Berufsbäcker und Hobbybäcker sind nicht vergleichbar!

Wer sich für den Beruf des Bäckers entscheidet, vollzieht i. d. R eine dreijährige Ausbildung. Das in Deutschland übliche duale Ausbildungs-system bereitet den Azubi überbetrieblich auf die Gesellenprüfung vor.     Die Aufgaben eines Bäckers können vielfältig, aber auch monoton sein.  Das hängt vom jeweiligen Unternehmen ab. Viele Berufsbäcker bewältigen spezifische Betriebsprozesse und bedienen meist einen eher einseitigen Schwerpunkt wie z. B. Teigherstellung, Teigbearbeitung oder Ofenarbeiten. In Großbäckereien überwachen die Bäcker meist geschlossene Anlagen. Sie sind also mehr Anlagenüberwacher als “klassische“ Bäcker. Bäcker zu sein heißt: Nach wie vor frühes Aufstehen und den täglichen Anforderungen und Aufgaben physisch und mental stets gewachsen zu sein. Nach einer anstrengenden Schicht, die oft weit über acht Stunden gehen kann, haben sie nur noch eines im Sinn und das ist Schlafen.

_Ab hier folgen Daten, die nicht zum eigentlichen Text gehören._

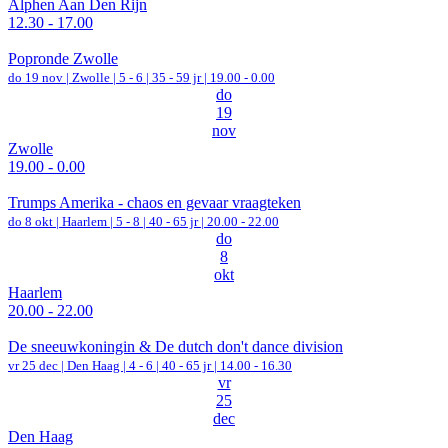
Alphen Aan Den Rijn
12.30 - 17.00
Popronde Zwolle
do 19 nov |
Zwolle
|
5 - 6 | 35 - 59 jr |
19.00 - 0.00
do
19
nov
Zwolle
19.00 - 0.00
Trumps Amerika - chaos en gevaar vraagteken
do 8 okt |
Haarlem
|
5 - 8 | 40 - 65 jr |
20.00 - 22.00
do
8
okt
Haarlem
20.00 - 22.00
De sneeuwkoningin & De dutch don't dance division
vr 25 dec |
Den Haag
|
4 - 6 | 40 - 65 jr |
14.00 - 16.30
vr
25
dec
Den Haag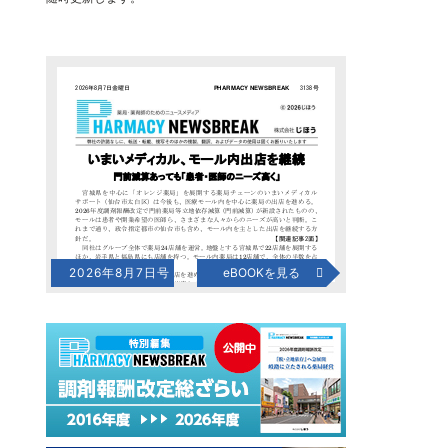
2026年8月7日号
eBOOKを見る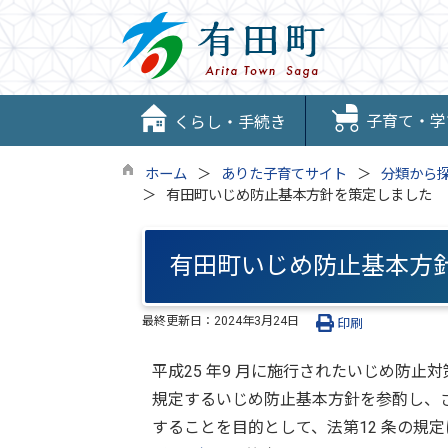
子育て・学
くらし・手続き
ホーム
ありた子育てサイト
分類から
有田町いじめ防止基本方針を策定しました
有田町いじめ防止基本方
最終更新日：
2024年3月24日
印刷
平成25 年9 月に施行されたいじめ防止対策
規定するいじめ防止基本方針を参酌し、
することを目的として、法第12 条の規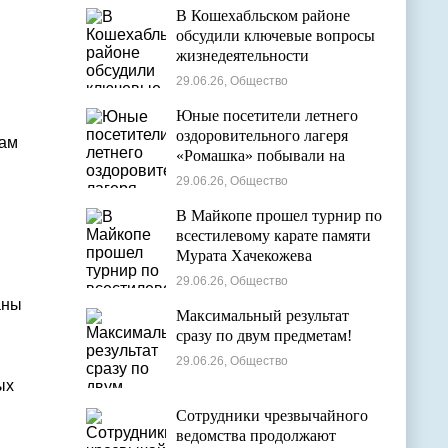
В Кошехабльском районе
обсудили ключевые вопросы
жизнедеятельности
муниципалитета
29.06.26, Общество
Юные посетители летнего
оздоровительного лагеря
там
«Ромашка» побывали на
экскурсии в Дондуковском
29.06.26, Общество
музее
В Майкопе прошел турнир по
всестилевому карате памяти
Мурата Хачекожева
29.06.26, Общество
аны
Максимальный результат
сразу по двум предметам!
29.06.26, Общество
ых
Сотрудники чрезвычайного
ведомства продолжают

Entgegen weitläufiger Meinungen ist es ein Irrtum, dass Bäcker zu Hause allerlei spontan backen können – es sei denn, dass ein Berufsbäcker auch ein Hobbybäcker ist. Dies ist aber eher die Ausnahme. So oder so gesehen, hat der Berufsbäcker mit dem häuslichen Backen wenig bis nichts gemein. Hobbybäcker treten ihren Backtag somit völlig anders an als Berufsbäcker. Wer zu Hause bäckt, kann das Zeitfenster entsprechend setzen und kleinste Mengen individuell umsetzen. Hobbybäcker haben somit völlig andere Interessen als Berufsbäcker und können mit den betrieblichen Aufgaben in einer Bäckerei nichts anfangen. So sind Berufsbäcker und Hobbybäcker nicht direkt mit einander vergleichbar. Die Absichten und Vorstellungen beider Klassen sind inhaltlich völlig andere.